Cansancio digital: los bares recuperan los juegos de mesa y el ping pong para reconectar sin pantallas
Durante años, la escena social en bares parecía reducirse a música fuerte, celulares sobre la mesa y conversaciones interrumpidas por notificaciones constantes. Sin embargo, en distintos rincones de Buenos Aires, una nueva propuesta emerge con fuerza: el regreso a los juegos tradicionales como eje central del encuentro, buscando una conexión más auténtica y sin pantallas de por medio.
Ya sea una partida de ping pong, una ronda de Catán, o mesas compartidas para bowling, metegol o pool, el fenómeno no se limita a una simple nostalgia retro. Responde a una necesidad actual de volver a interactuar cara a cara, redescubriendo el placer de compartir tiempo y actividades en común.
La mística de lo analógico en bares emblemáticos
Mientras muchos establecimientos recién ahora redescubren la lógica del encuentro analógico, Café San Bernardo (Av. Corrientes 5436) en Villa Crespo es un ejemplo de cómo esta tradición nunca se perdió. Al entrar a este histórico bar, se respira una atmósfera de pertenencia, construida a lo largo del tiempo entre mesas de billar, partidas eternas de ping pong y mozos que atienden a varias generaciones de clientes.
Laura Ávila, una de las dueñas, asegura que no hay un secreto ni una fórmula. “Nunca intentamos ser otra cosa”, explica, y quizás ahí radica la clave de su éxito, atrayendo tanto a habitués como a nuevos visitantes. “La mística no está en las cosas, está en lo que pasa entre las personas”, afirma, refiriéndose a escenas cotidianas como alguien enseñándole a jugar a otro o grupos que comparten horas sin mirar una pantalla. Aunque el ping pong es hoy un motor de energía, la esencia es compartir el momento. La gastronomía, con su clásica tortilla, papas fritas y milanesas, acompaña esta lógica: comida simple, rápida y pensada para la charla.
A poca distancia, La Board Game House (Aguirre 938) ofrece una experiencia diferente: el descubrimiento. Aquí, los visitantes se sumergen en un universo de juegos de mesa modernos, que van más allá de los clásicos, con dinámicas cooperativas, de estrategia, deducción y roles ocultos. Juan Esteban Bonora, conocido como “Bono”, cuenta que es gratificante ver cómo la gente que llega sin conocer nada de este mundo, meses después recomienda juegos como expertos.
El Catán sigue siendo un clásico, pero el diferencial del lugar es el acompañamiento.

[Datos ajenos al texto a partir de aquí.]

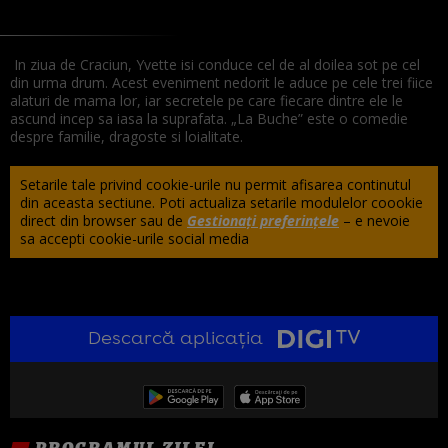
In ziua de Craciun, Yvette isi conduce cel de al doilea sot pe cel
din urma drum. Acest eveniment nedorit le aduce pe cele trei fiice
alaturi de mama lor,
ia
r secretele pe care fiecare dintre ele le
ascund incep sa iasa la suprafata.
„La Buche” este o comedie
despre familie, dragoste si loialitate.
Setarile tale privind cookie-urile nu permit afisarea continutul
din aceasta sectiune. Poti actualiza setarile modulelor coookie
direct din browser sau de
Gestionați preferințele
– e nevoie
sa accepti cookie-urile social media
Descarcă aplicația
PROGRAMUL ZILEI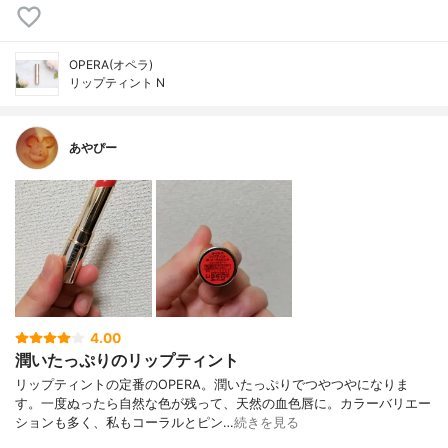
OPERA(オペラ)
リップティント N
あやぴー
4.00
潤いたっぷりのリップティント
リップティントの定番のOPERA。潤いたっぷりでつやつやになりま
す。一度ぬったら自然な色が残って、天然の血色唇に。カラーバリエー
ションも多く、私もコーラルとピン…
続きを見る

El equipo asesora a los clientes, entendiendo quiénes son para recomendar el juego ideal, ya que “no es lo mismo una primera cita que un grupo de amigos o una familia”. El juego funciona como un lenguaje universal, uniendo a personas de distintas edades y procedencias en una experiencia colectiva. La oferta gastronómica, con tostados, pizzas y fernet, busca complementar el juego sin interrumpirlo.
El fonobar y el escape del algoritmo
La ironía se materializa en Jobs, donde Julián Mizrahi, su actual dueño, observa una “saturación de redes sociales y aplicaciones”. En este espacio, uno de los grandes éxitos es el fonobar, inspirado en teléfonos de los 90 que muchos jóvenes de entre 18 y 22 años, criados en la virtualidad, nunca habían usado. Más que un bar, Jobs funciona como un club social con bowling, pool, speed dating y mesas compartidas, donde la gente se mezcla y “quizás venís con dos amigos y terminás sentado con otras tres personas que no conocías”.
El juego se convierte en una excusa para habilitar la conversación, romper el hielo y compartir tiempo sin que el teléfono sea el protagonista. Mizrahi destaca que en sus mesas “no se ven celulares”.
El regreso del entretenimiento sin algoritmo
La tendencia se extiende a lugares como Che Bonche y El Destello, donde el entretenimiento analógico es el corazón de la propuesta. En Che Bonche, los juegos de mesa como el Uno o el Jenga se integran en un ambiente comunitario y relajado, similar al living de una casa. Las mesas compartidas y la regla de “no pagar la cuenta si sacás generala” fomentan la interacción. El Destello, por su parte, abraza la estética arcade con fichines vintage y cerveza tirada. Cada bebida incluye fichas para los juegos, transformando la salida en una competencia improvisada.
Ya no se trata solo de comer o tomar algo, sino de compartir una actividad, tener una experiencia en común y habilitar conversaciones más fluidas. El juego desarma la incomodidad social contemporánea, permitiendo que las personas se relajen y disfruten sin la presión de “performar” una versión interesante de sí mismas. La gente busca sentirse parte, y el juego obliga a mirar al otro, a esperar, a perder el control y a habitar el tiempo de otra manera, ofreciendo un recreo frente al cansancio digital.